## [Line Chart]: NEMESYS Loss Curve for Sequential Task Learning
### Overview
The image is a line chart titled *"NEMESYS Loss Curve when learning to solve and adapt to three different tasks sequentially"*. It visualizes the loss (y-axis, logarithmic scale) over iterations (x-axis, 0–600) for three tasks: **Task 1 (Causal Reasoning)**, **Task 2 (Generating Proof Tree)**, and **Task 3 (Naive Meta Reasoning)**. Below the chart, three text boxes display "Learned Meta Program" at iterations 200, 400, and 600.
### Components/Axes
- **Title**: *"NEMESYS Loss Curve when learning to solve and adapt to three different tasks sequentially"*
- **X-axis**: *"Iterations"* (markers: 0, 100, 200, 300, 400, 500, 600).

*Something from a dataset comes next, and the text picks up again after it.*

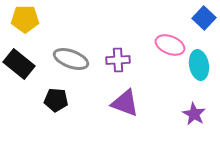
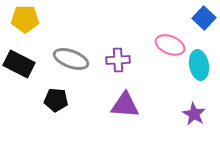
black rectangle: rotated 12 degrees counterclockwise
purple triangle: moved 2 px down; rotated 16 degrees counterclockwise
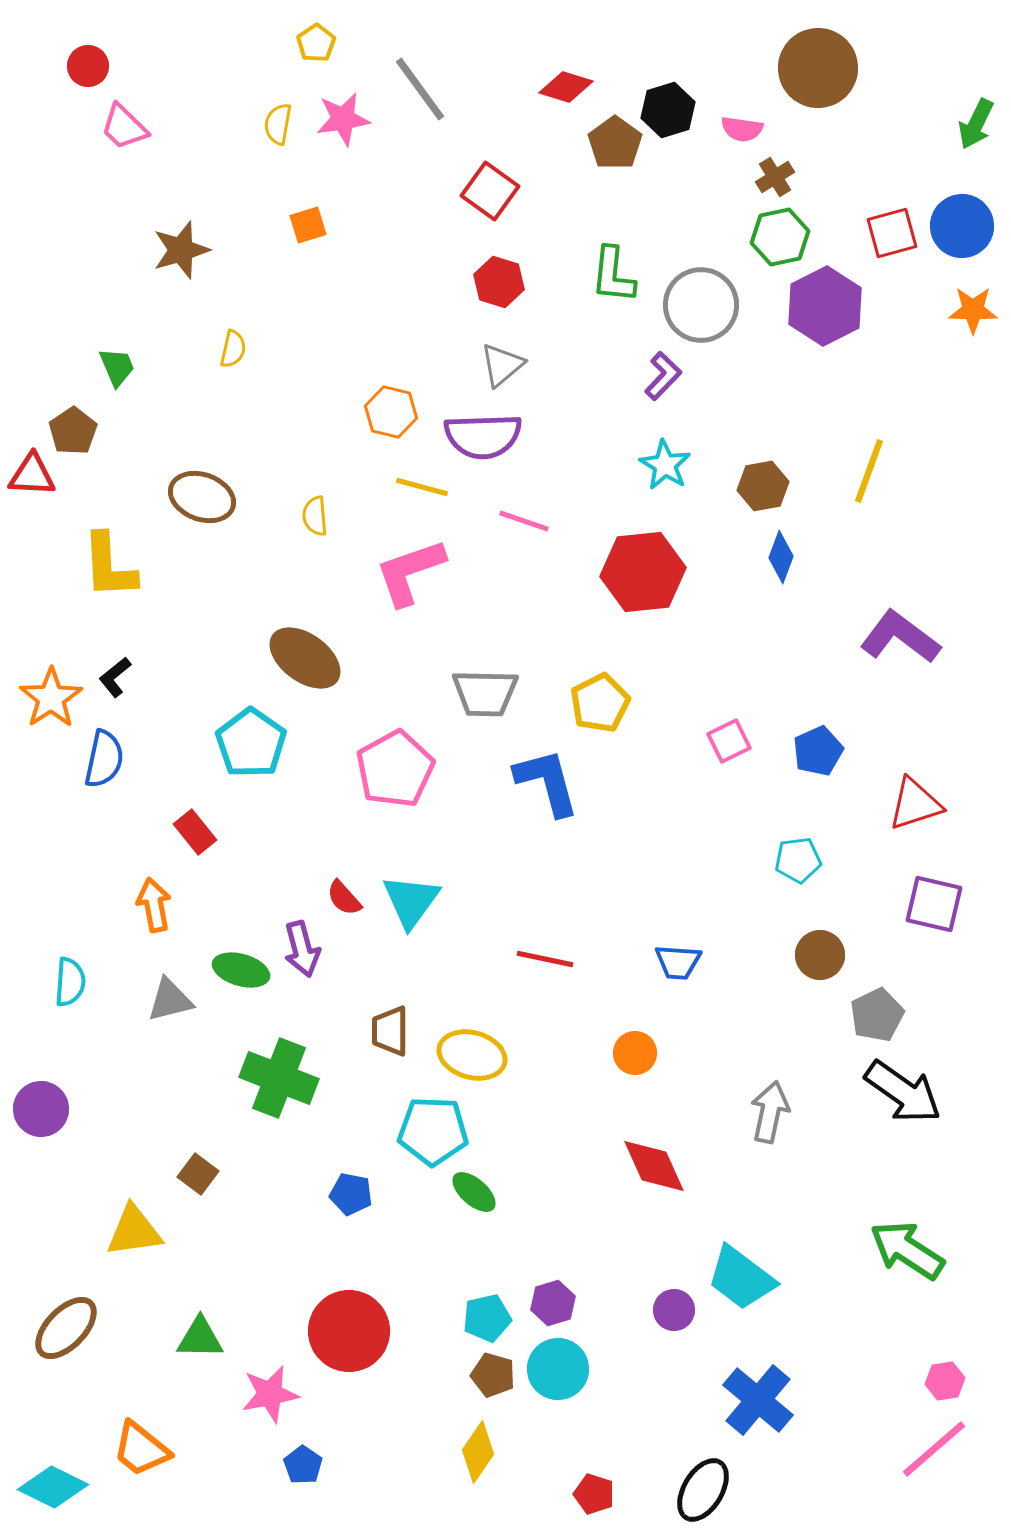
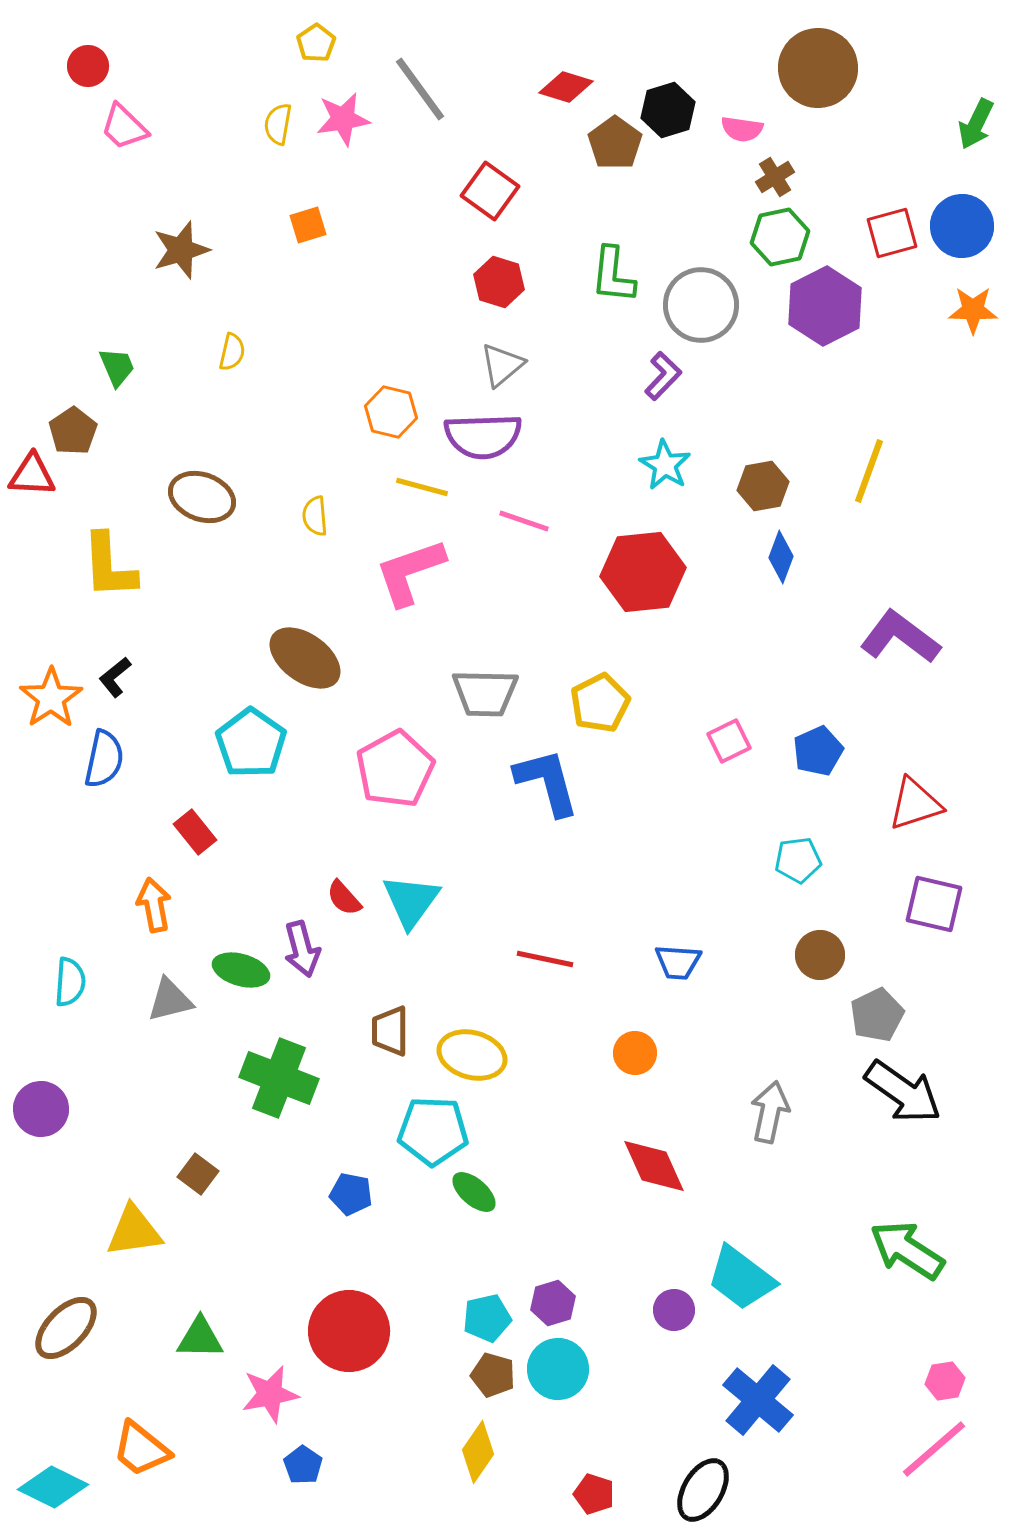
yellow semicircle at (233, 349): moved 1 px left, 3 px down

- **Y-axis**: *"Loss"* (logarithmic scale: \(10^{-1}\), \(10^0\), \(10^1\)).
- **Legend** (top-right):
- Blue line: *Task 1 (Causal Reasoning)*
- Red line: *Task 2 (Generating Proof Tree)*
- Black line: *Task 3 (Naive Meta Reasoning)*
- **Task Labels** (top, color-coded):
- Left (blue): *"Task 1 at iteration 0: Causal Reasoning"*
- Middle (red): *"Task 2 at iteration 200: Generating Proof Tree"*
- Right (black): *"Task 3 at iteration 400: Naive Meta Reasoning"*
- **Text Boxes** (bottom, color-coded):
- Left (blue): *"Learned Meta Program at iteration 200:"* (3 lines of code-like text).
- Middle (red): *"Learned Meta Program at iteration 400:"* (3 lines).
- Right (black): *"Learned Meta Program at iteration 600:"* (3 lines).
### Detailed Analysis (Chart)
#### Task 1 (Blue Line)
- **Trend**: Starts at iteration 0 with loss ~\(10^0\) (1.0), decreases rapidly, and stabilizes at ~\(10^{-1}\) (0.1) by iteration 100. Remains flat until iteration 200.
#### Task 2 (Red Line)
- **Trend**: Starts at iteration 200 with loss ~\(10^1\) (10), decreases rapidly, and stabilizes at ~\(10^{-1}\) (0.1) by iteration 300. Remains flat until iteration 400.
#### Task 3 (Black Line)
- **Trend**: Starts at iteration 400 with loss ~\(10^0\) (1.0), decreases rapidly, and stabilizes at ~\(10^{-1}\) (0.1) by iteration 500. Remains flat until iteration 600.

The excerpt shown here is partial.